Quella sera arrivai a casa in tempo per la cena da mia mamma, poco dopo le venti. Posai la felpa sul divano su cui riposava Micione, un gatto di almeno sei chili, grosso quanto un sacco di patate, a cui però stranamente dimostravo dell'affetto.

Se mi si domandasse che tipo di donna era la mamma, avrei risposto semplicemente che era una donna con la lettera maiuscola. Sessantaduenne priva ormai di energie e in procinto di vari esaurimenti, soffriva di depressione da quando era venuta a mancare la nonna, ad ottobre dell'anno prima. Mi ha cresciuto completamente da sola da quando avevo sette anni, perché per quanto riguardava mio padre, non c'era mai stato per noi due. Erano passati ormai trent'anni, e di lui nemmeno mi ricordavo i lineamenti del viso.
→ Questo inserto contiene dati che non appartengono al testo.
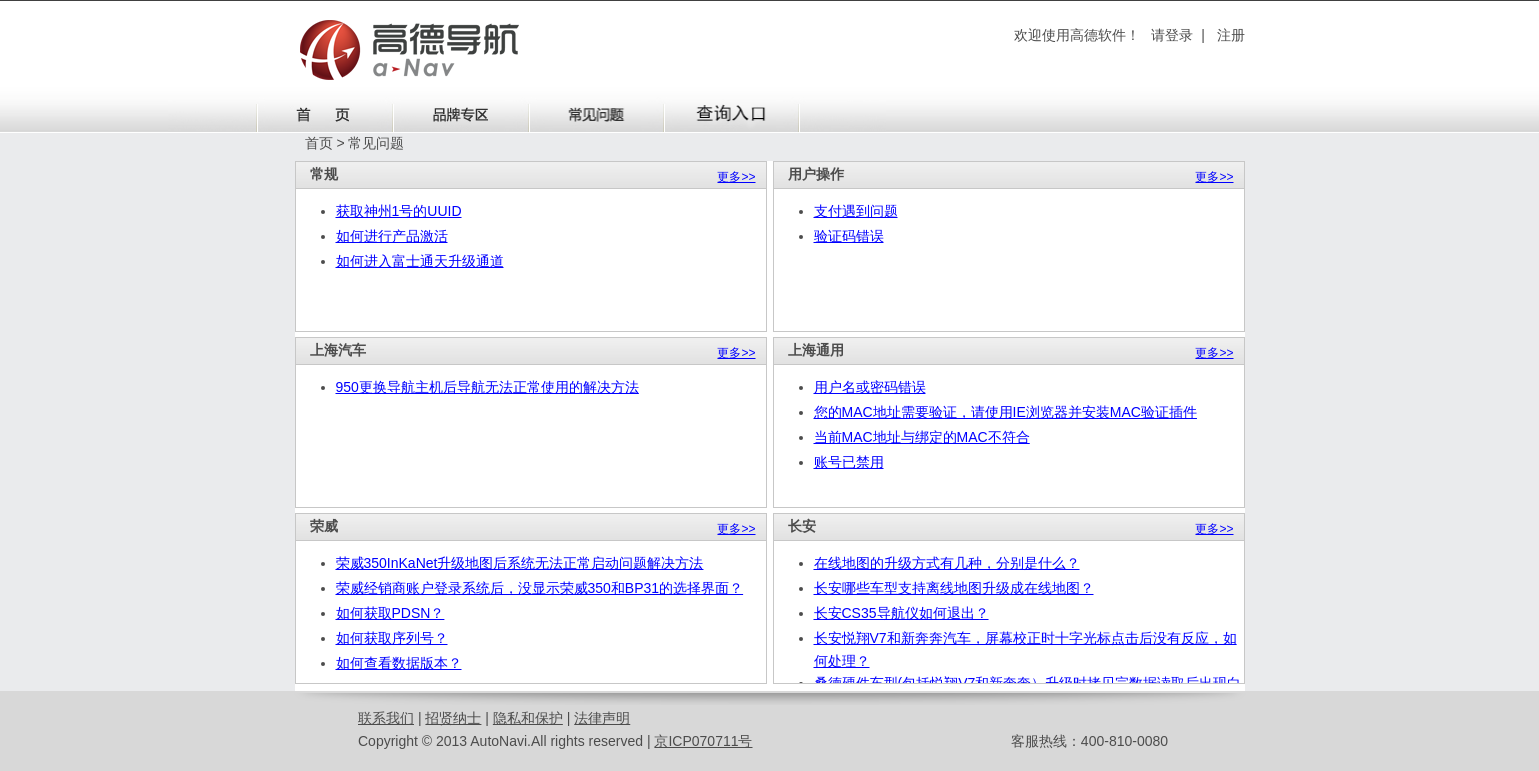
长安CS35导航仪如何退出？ (901, 613)
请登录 (1172, 35)
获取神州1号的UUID (399, 211)
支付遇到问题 (856, 211)
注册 (1231, 35)
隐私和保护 (528, 718)
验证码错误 (849, 236)
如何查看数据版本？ (399, 663)
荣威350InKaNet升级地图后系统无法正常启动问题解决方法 (520, 563)
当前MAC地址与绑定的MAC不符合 (922, 437)
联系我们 (386, 718)
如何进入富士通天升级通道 (420, 261)
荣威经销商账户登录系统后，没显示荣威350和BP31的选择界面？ (540, 588)
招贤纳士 (453, 718)
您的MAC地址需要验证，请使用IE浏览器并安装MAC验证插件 (1005, 412)
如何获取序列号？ (392, 638)
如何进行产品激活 (392, 236)
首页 (319, 143)
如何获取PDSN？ (390, 613)
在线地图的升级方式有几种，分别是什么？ (947, 563)
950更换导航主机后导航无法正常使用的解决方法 (487, 387)
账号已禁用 (849, 462)
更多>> (736, 177)
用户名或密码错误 (870, 387)
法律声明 (602, 718)
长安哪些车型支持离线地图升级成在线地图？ (954, 588)
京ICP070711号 (703, 741)
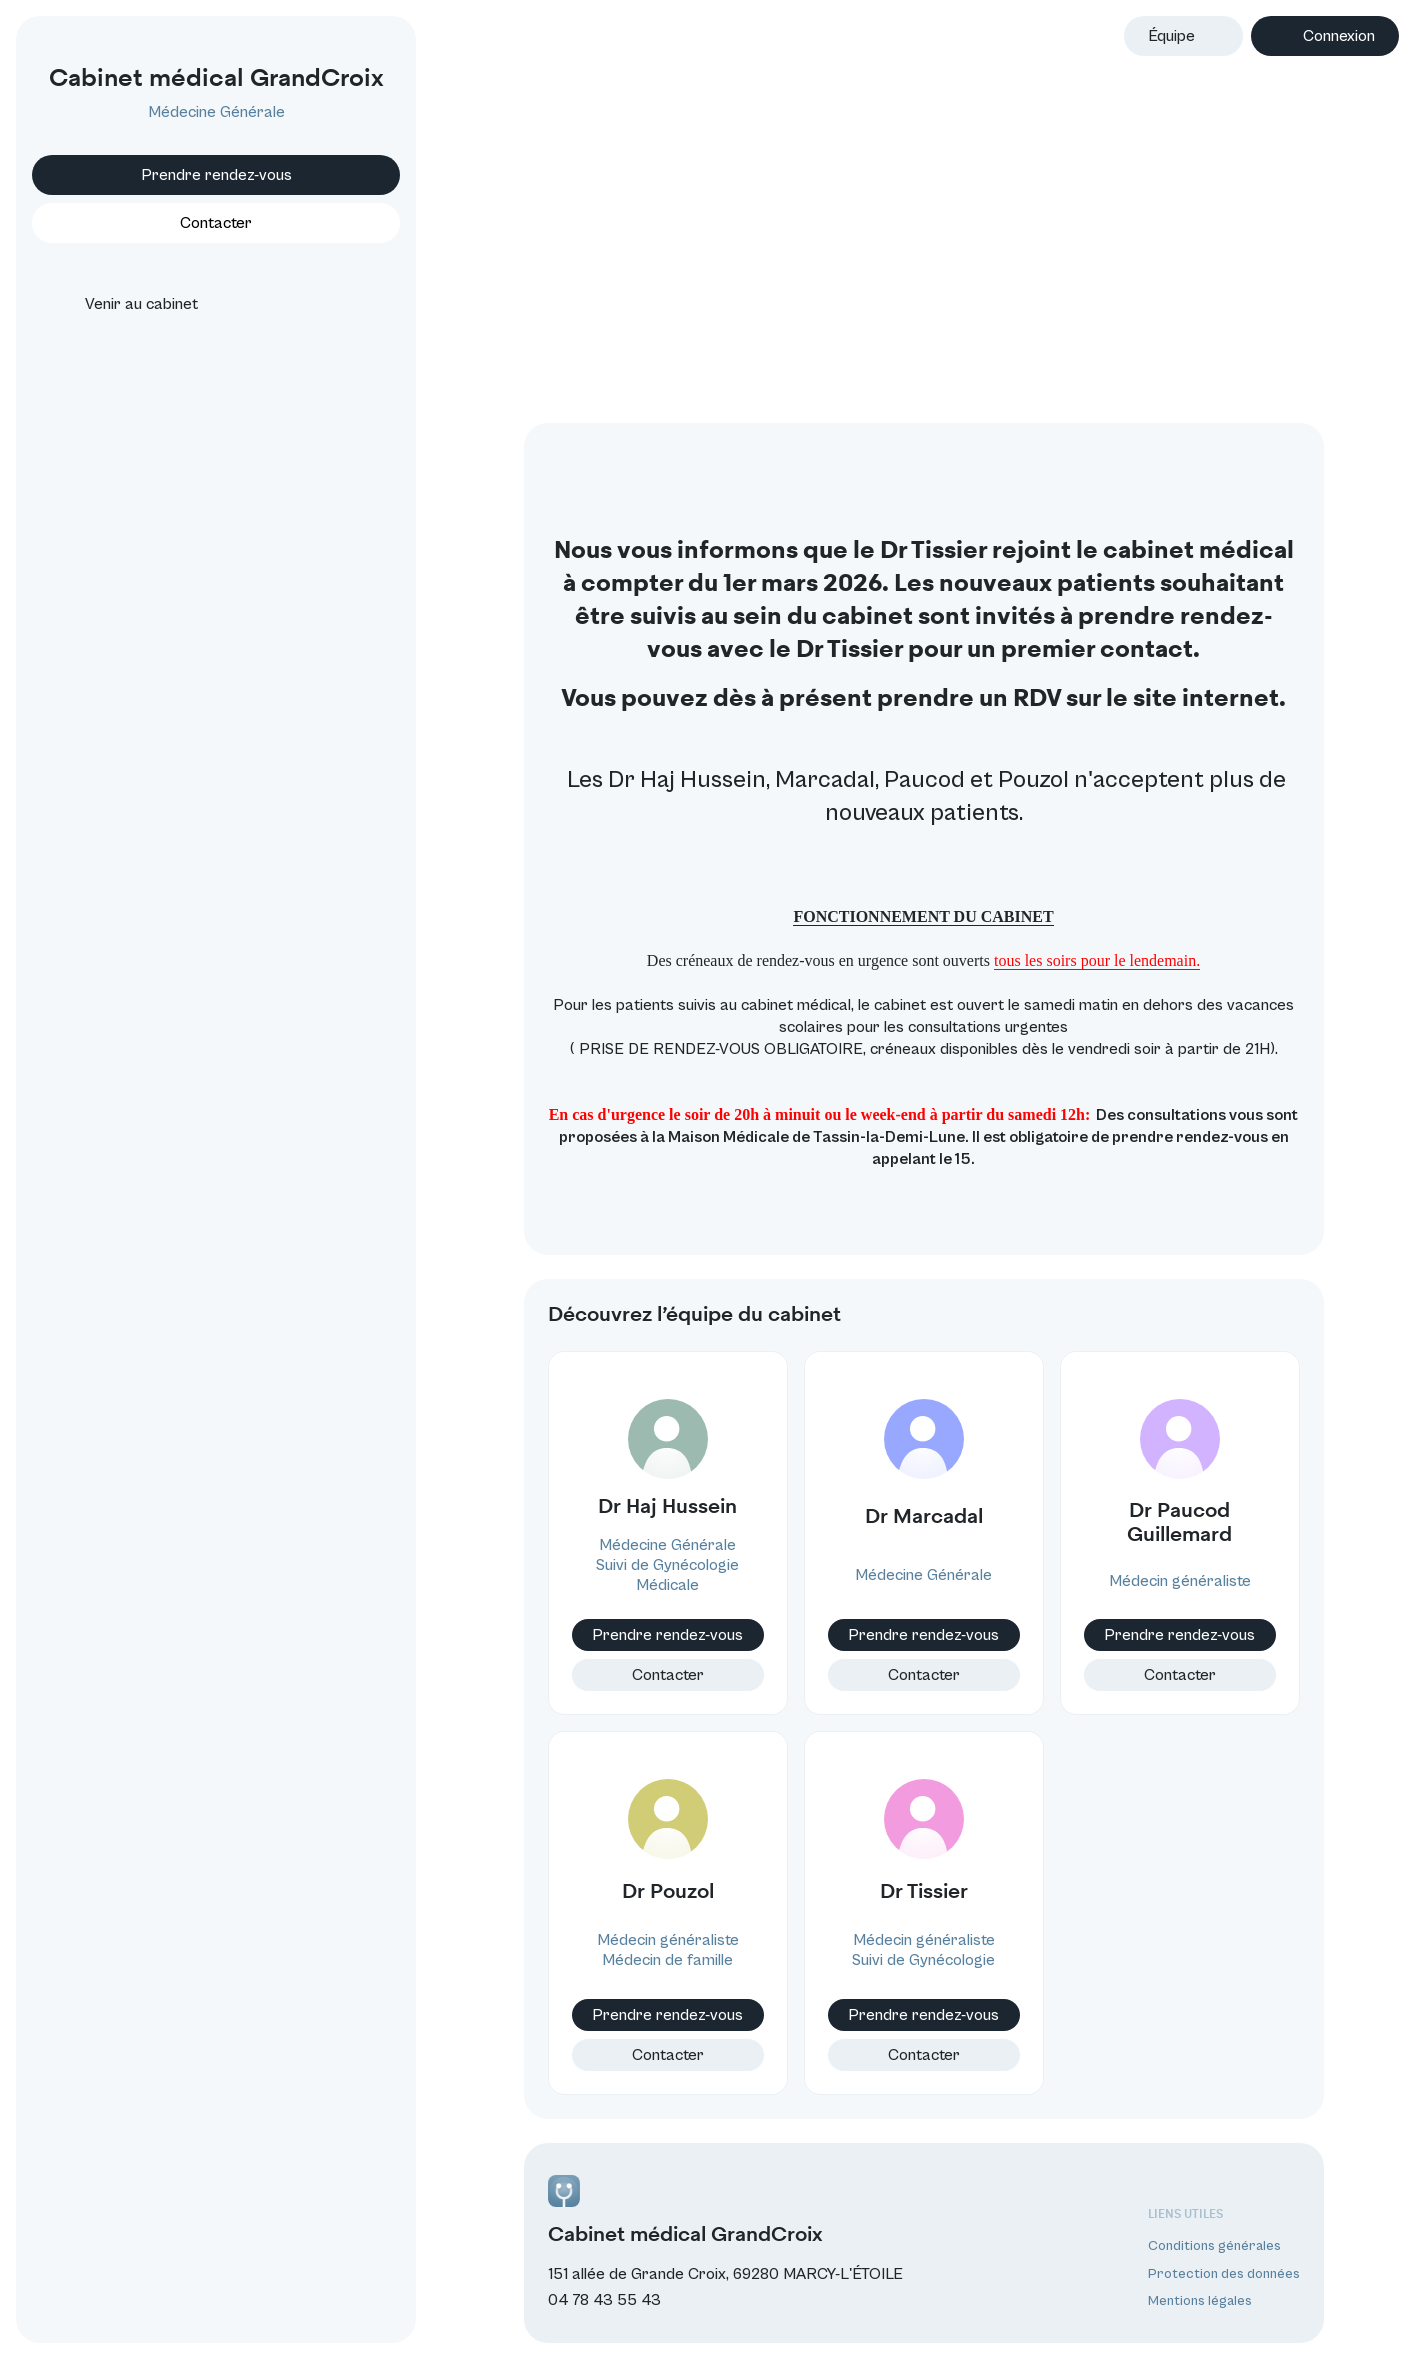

Ero sempre stato particolarmente affezionato alla mamma, ma non ero mai stato un "mammone"; dimostravo affetto quando serviva e l'ero protettivo ma pretendevo i miei spazi quando ne sentivo il bisogno.

Difatti, già a ventidue anni andai a vivere da solo, dopo che trovai un posto libero ad un corso di tatuatori, presi il mio attestato di partecipazione e aprii il mio studio nel pieno centro, a due passi dal mio appartamento; il tutto nell'arco di cinque anni. Ero sempre stato dell'idea che chi vuole, può ottenere e fare tutto dalla vita, solo attraverso la propria forza di volontà e determinazione.

<< Ciao Nat, ho preparato del purè di patate e una fettina di carne, che ne dici? So che ti mantieni in forma, e non ho voluto esagerare con i grassi. O i carboidrati, qual è dei due!? O tutti e due!? >>

Domandò mamma con un certo tono ansioso non appena andai a salutarla in cucina. Era attenta e concentrata con una mano ben salda sul manico della pentola, a girare con un mestolo di legno il purè denso.

<< Stai tranquilla mamma, sono così stanco che ho bisogno solo di riposare. >> Le posai un bacio sulla guancia, e mi soffermai ad osservarle il profilo. Aveva un'aria afflitta, che ormai era costante sul suo viso consumato dallo stress. Aveva iniziato a lavorare come cameriera a soli diciassette anni, e ha continuato fino ai trentotto, quando avevo tredici anni ed ero in grado di gestirmi la casa tranquillamente. Poi ha cambiato settore per diventare donna delle pulizie e ora tiene compagnia a degli anziani in una struttura appena fuori città.

Prima che potessi accomodarmi stanco a tavola, sentimmo suonare il citofono di casa, così andai sul balcone ad affacciarmi. La pioggia era sempre più forte ed incessante, che colmava ogni vuoto: dai solchi sull'asfalto per la roccia frantumata, al mio petto non appena la vidi.
Mia mamma abitava al terzo piano, e da quell'altezza era abbastanza visibile tutto quanto, tra cui il fatto che chi ci aveva suonato era Amalia, la ragazza del quarto piano.

Ciò che però mi colpì in pieno petto, facendomi sentire una sensazione incomprensibile, era il fatto che lei stesse sotto quel brutto temporale, indossando una maglietta bianca che aderì completamente al suo busto. Dall'alto riuscii a vedere "solo" la forma del suo seno.

<< Merda.. >> borbottai tra me andando ad aprirle la porta.

<< Chi era? >> domandò mamma dalla cucina, mentre la stavo per raggiungere.
<< Oh era solo Amalia, si chiama così, sì? La ragazza di sopra. >>
<< Ah sì, probabilmente non aveva le chiavi, se le dimentica spesso. >> Accennò un sorriso mentre portava a tavola la cena pronta.